Антон затосковал. Он успел забыть про черного Колю в серебристом комбинезоне, оставшегося лежать во рву, как огромный разбитый градусник. Антону было известно, как наемники-спецназовцы мстят за своих: сдирают заживо кожу; прибивают гвоздями к деревянному полу; связывают, обливают бензином, поджигают, и человек превращается в живой, подпрыгивающий костер.
— Колина в ремонте, — буркнул третий. — Говорил ему, куда без рации? Полетел! На веселое, отвечает, дельце летим, ефрейтор!
Окованный нос уперся Антону в ребра:
— Где команда? Как ты попал в машину, урод?

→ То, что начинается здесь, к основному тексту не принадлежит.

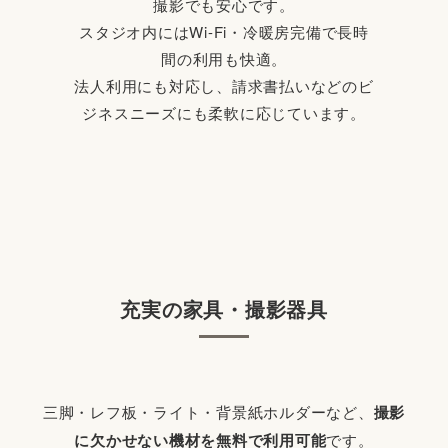
撮影でも安心です。
スタジオ内にはWi-Fi・冷暖房完備で長時
間の利用も快適。
法人利用にも対応し、請求書払いなどのビ
ジネスニーズにも柔軟に応じています。
充実の家具・撮影器具
三脚・レフ板・ライト・背景紙ホルダーなど、
撮影
に欠かせない機材を無料で利用可能
です。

Антон молчал. Ответить на эти вопросы было не так-то просто. Он не знал, что сказала по этому поводу Зола. Они ведь наверняка спросили. Не молча же любовались они все это время ее длинными ногами?
Железный нос вошел в ребра внезапно и без размаха. Послышался глухой внутренний хруст. Ребра вспыхнули, как облитые бензином дрова в печке, и одновременно по ним, как по проводам, пропустили ток. Антон заорал так, что завибрировали стены салона. Полыхнув, боль стихла, но Антон не умолкал, чувствуя, как освобождается от страха в нечеловеческом, диком крике.
— Заткнись! — Зажав уши руками, один из спецназовцев вскочил с намерением запечатать ему рот ботинком.
— Сядь! — крикнул ефрейтор. — Разве ты не видишь, он хочет, чтобы мы его прикончили!
Спецназовец нехотя вернул непривыкший к таким возвращениям ботинок на железный пол под лавочку.
— Воздействие жертвы на психику палача, — заметил второй. — Старо как мир. Каждый раз, когда ты вознамеришься врезать ему по харе, у тебя в башке будет звенеть от его крика. Он хочет закрепить это в твоем сознании на уровне временного рефлекса.
— Пусть хочет, — усмехнулся первый, вытащил из кармана куртки изрядно траченное кольцо липкой ленты. — Но я откреплю! Залеплю ему пасть!
— Дилемма Ван-Винкля, — сказал второй. — Азы технологии допроса. Ты хочешь насладиться его страданиями или услышать содержательные ответы на свои вопросы?